Setelah menyendok nasi untuk Oma dan untuk Ameera sendiri, gadis itu tidak langsung makan seperti yang dilakukan Oma. Ia sibuk menatap perempuan tua yang masih terlihat cantik dan bugar itu. Senyumnya mengembang, ia sudah tidak sabar mengatakan kepada Oma jika Ameera akan debut projek pertamanya.
“Jadi apa yang membuat cucu Oma terus tersenyum seperti itu? Adakah laki-laki yang berhasil mencuri hatinya?” Ameera melotot, makanan yang baru saja masuk ke mulutnya, nyaris keluar kembali. Rupanya Oma salah paham.

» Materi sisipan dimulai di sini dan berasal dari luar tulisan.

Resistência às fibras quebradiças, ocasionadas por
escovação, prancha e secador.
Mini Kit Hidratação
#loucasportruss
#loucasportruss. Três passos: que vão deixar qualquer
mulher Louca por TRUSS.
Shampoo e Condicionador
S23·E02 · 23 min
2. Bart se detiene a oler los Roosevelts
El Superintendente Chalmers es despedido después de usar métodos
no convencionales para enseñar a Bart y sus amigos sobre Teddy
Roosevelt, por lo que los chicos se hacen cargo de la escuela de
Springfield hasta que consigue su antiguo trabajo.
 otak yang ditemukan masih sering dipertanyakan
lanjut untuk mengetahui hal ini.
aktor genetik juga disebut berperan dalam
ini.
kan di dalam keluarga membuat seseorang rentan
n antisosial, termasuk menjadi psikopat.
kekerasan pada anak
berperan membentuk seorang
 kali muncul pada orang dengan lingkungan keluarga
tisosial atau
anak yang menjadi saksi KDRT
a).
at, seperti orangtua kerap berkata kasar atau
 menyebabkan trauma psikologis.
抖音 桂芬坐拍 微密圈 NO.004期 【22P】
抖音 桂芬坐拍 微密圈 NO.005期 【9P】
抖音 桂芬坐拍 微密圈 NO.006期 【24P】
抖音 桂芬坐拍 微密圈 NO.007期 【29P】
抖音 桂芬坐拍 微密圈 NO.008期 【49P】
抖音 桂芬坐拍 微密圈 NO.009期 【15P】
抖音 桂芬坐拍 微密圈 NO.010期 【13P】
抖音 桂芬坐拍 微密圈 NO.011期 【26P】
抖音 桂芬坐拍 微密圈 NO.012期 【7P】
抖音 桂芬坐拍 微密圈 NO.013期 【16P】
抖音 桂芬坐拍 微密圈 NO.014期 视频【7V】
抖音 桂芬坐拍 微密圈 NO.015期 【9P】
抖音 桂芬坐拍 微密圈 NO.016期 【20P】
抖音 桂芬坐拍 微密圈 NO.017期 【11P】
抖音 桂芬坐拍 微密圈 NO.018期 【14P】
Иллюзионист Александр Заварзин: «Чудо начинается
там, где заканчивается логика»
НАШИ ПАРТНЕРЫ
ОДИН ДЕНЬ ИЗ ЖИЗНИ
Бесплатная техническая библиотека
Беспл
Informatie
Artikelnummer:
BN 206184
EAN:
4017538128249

“Jadi begini Oma. Ameera akan debut projek pertama Ameera.” Heboh Ameera, sementara Oma hanya tersenyum sebentar sebelum kembali melanjutkan makannya, jujur ia sedikit kecewa. Harapannya melenceng terlalu jauh. Oma Nina mengharapkan sesuatu yang sepertinya belum terpikirkan oleh cucu cantiknya itu.